Giving is the currency of community and I think it would maybe be impossible for society to function without it. For all the people who have helped me there are many more that I can’t even recall and there is probably no way that I can repay them all as some of them are dead, some of them might not need my help, and some now live in distant countries and I might never see them again. So instead of paying it back, I think the next best thing we can do is pay it forward…
What is paying it forward?
Paying it forward is when instead of trying to pay back a person who helped you, you go and find someone else who you can pay it forward to and help with the resources available to you.
It’s magical what starts to happen when people do this and here’s an example that I witnessed the other day in my hometown, Mutare.
A pay it forward story in Mutare
Zimbowties has been working with Amatelaz Homework Centre in Sakubva, a high-density suburb of Mutare, to identify talented children who we can award our Bow Ties 4 School Ties scholarships to.
The Homework Centre was started over 10 years ago by Nev Borradaile who wanted to give orphans and vulnerable children a study environment with the support and encouragement their families or guardians might not be able to give them at home.
By paying it forward and helping out kids in our community Nev and now Operation Orphan, who have taken over running the project, have provided opportunities for these kids that they might never have had the luck to receive otherwise. One of these children, who is now an adult, is called Sinior and he joined the homework centre when he was 10 years old.

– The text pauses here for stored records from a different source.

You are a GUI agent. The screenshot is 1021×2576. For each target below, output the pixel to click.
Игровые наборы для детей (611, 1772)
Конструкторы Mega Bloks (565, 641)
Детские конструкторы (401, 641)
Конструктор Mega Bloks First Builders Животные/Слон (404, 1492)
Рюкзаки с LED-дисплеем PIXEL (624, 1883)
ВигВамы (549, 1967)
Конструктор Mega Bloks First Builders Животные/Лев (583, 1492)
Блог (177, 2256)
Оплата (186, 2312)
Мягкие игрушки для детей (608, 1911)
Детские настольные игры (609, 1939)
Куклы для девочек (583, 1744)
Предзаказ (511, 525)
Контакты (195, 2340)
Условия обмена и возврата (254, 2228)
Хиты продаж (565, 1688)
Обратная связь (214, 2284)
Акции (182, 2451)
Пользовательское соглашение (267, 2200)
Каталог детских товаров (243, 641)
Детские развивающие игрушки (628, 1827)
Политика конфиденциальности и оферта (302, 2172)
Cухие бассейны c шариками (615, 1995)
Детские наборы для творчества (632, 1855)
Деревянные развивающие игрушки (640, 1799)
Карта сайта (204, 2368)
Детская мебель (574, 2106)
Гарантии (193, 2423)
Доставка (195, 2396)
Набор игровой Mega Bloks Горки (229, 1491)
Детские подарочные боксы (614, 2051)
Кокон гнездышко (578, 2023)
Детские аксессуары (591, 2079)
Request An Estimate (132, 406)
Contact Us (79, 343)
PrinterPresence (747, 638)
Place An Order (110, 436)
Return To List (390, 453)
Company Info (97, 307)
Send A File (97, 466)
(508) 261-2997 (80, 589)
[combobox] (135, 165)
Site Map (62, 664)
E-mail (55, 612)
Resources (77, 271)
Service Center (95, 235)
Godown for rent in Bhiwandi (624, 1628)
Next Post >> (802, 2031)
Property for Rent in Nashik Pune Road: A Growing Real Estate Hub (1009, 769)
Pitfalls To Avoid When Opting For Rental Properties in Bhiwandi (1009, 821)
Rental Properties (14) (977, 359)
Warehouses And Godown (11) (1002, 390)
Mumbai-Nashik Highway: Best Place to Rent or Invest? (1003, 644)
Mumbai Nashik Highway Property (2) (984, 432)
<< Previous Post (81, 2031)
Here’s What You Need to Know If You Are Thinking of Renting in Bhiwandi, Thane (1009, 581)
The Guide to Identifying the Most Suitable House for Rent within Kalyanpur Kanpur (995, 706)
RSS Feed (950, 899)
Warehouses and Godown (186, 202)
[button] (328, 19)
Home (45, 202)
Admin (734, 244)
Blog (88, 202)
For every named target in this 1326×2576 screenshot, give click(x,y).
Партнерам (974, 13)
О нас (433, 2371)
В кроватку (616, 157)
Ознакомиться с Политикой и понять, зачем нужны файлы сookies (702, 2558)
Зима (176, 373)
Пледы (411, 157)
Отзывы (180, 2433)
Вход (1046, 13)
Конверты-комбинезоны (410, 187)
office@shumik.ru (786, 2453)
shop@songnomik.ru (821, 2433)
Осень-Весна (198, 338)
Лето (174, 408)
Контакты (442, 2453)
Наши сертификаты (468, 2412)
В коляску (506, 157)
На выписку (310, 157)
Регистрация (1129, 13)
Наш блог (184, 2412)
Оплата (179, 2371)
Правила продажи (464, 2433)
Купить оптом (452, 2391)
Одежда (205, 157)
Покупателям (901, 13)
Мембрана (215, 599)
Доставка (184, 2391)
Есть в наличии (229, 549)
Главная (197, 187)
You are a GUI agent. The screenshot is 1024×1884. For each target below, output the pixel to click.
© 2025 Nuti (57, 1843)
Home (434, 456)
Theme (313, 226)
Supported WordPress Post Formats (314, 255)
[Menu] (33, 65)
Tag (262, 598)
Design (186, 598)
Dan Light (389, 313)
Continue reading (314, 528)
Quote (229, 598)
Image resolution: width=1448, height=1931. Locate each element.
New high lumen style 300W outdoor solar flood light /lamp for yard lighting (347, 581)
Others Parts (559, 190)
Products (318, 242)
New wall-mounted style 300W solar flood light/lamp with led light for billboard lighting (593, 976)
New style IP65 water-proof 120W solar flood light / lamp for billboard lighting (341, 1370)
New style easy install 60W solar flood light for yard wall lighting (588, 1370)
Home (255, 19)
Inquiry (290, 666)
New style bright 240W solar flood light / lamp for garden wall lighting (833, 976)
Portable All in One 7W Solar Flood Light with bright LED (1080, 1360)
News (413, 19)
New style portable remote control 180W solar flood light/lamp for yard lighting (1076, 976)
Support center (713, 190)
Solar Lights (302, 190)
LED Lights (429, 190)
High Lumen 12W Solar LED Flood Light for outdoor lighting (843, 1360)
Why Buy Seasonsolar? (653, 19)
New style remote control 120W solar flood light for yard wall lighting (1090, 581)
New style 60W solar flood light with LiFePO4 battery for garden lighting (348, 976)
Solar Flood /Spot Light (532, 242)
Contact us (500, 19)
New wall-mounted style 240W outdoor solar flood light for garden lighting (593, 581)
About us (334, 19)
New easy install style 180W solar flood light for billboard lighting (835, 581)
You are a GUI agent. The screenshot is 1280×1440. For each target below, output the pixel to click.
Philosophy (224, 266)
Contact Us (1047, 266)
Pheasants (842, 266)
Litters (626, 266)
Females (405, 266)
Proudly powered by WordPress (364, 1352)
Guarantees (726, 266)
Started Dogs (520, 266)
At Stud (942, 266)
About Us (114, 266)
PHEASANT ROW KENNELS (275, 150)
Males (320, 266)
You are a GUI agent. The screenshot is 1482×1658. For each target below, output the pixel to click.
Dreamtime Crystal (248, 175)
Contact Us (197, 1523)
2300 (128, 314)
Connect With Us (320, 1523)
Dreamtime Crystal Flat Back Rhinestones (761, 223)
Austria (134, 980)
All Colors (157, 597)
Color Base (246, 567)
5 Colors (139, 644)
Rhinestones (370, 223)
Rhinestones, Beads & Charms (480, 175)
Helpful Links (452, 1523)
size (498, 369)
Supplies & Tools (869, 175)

While Sinior was at the Centre Nev decided to teach the kids some useful, practical skills so that they could use to one day find jobs. One of the skills they taught them was how to sew. It turned out that Sinior was a natural and at some point, Nev decided to buy him his first sewing machines so he could set himself up to make clothes and employ himself as a tailor.
We, of course, had no idea of this story behind Sinior’s life when we first met him. We were just looking for an additional tailor to help us make our upcycled bow ties and it turned out that Sinior was fantastic.
It was only two weeks ago when we were showing him pictures of the kids that we had just awarded scholarships to at the Homework Centre that it randomly came up that he had attended it too!
“Yes,” he told us. “Nev Borradaile was like a mother to me.”
Nev’s paid it forward to help Sinior and now, through his work with us at Zimbowties, he’s helping to pay it forward to kids at the very same Centre where he was helped to get his start!
I wonder how our scholarship winners might pay it forward one-day too?!
An interesting side-story, that probably comes from living in a small town, is that two years ago I met Nev in Scotland (she now lives in the UK) at a mutual friend’s 90th birthday party. We were just starting up Zimbowties at the time and I think I might have told her about what we hoped to do with our business idea, having no idea how interlinked her work and mine would become. I will have to make sure she hears about this story!